A precise definition of edge
An edge is a positive expected return per decision: on average, across many repetitions, each position you take is worth more than it costs. That is it. It is not a hot streak, a good week, or a strong feeling about a game. It is a structural advantage — usually a more accurate probability estimate or a better price — that pays off over a large sample even though any single result is random.
Why a winning week proves nothing
Variance is loud and edge is quiet. A coin-flip strategy with no edge at all will still produce winning weeks, winning months, even the occasional winning year. So a stretch of profit is genuinely weak evidence of skill on its own. This is the trap that ruins beginners: they mistake a lucky sample for a real edge, scale up, and hand it all back when variance turns.
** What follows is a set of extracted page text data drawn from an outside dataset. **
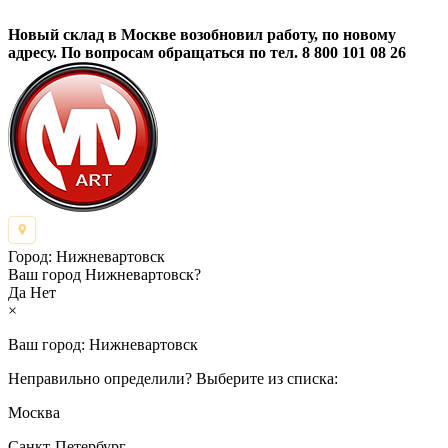
Новый склад в Москве возобновил работу, по новому
адресу. По вопросам обращаться по тел. 8 800 101 08 26
Город:
Нижневартовск
Ваш город Нижневартовск?
Да
Нет
×
Ваш город:
Нижневартовск
Неправильно определили? Выберите из списка:
Москва
Санкт-Петербург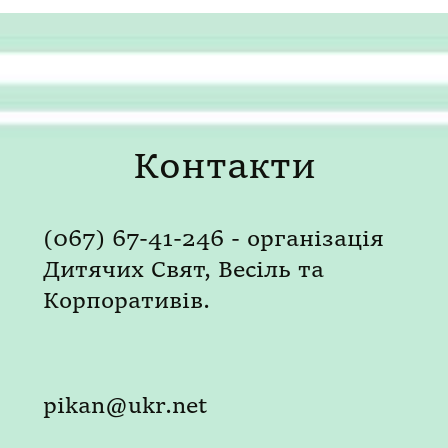
Контакти
(067) 67-41-246 - організація
Дитячих Свят, Весіль та
Корпоративів.
pikan@ukr.net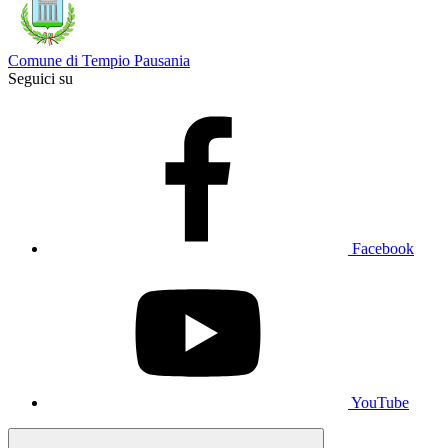
Comune di Tempio Pausania
Seguici su
Facebook
YouTube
The honest tests for a real edge
Three checks matter. First, sample size: dozens of decisions tell you almost nothing, hundreds start to. Second, a forward-looking metric like closing line value, which grades your decision quality independently of whether the result landed — consistently beating the closing price is strong evidence of edge even before the profits show. Third, a written, repeatable process, because an edge you cannot describe is one you cannot trust or reproduce.
Stay humble about it
Real edges are smaller and rarer than most people assume, and they can fade as markets adapt. Treat your edge as a hypothesis you keep testing rather than a fact you have proven once. The investors who last are the ones who demand real evidence before they believe in their own skill — and keep demanding it as they go.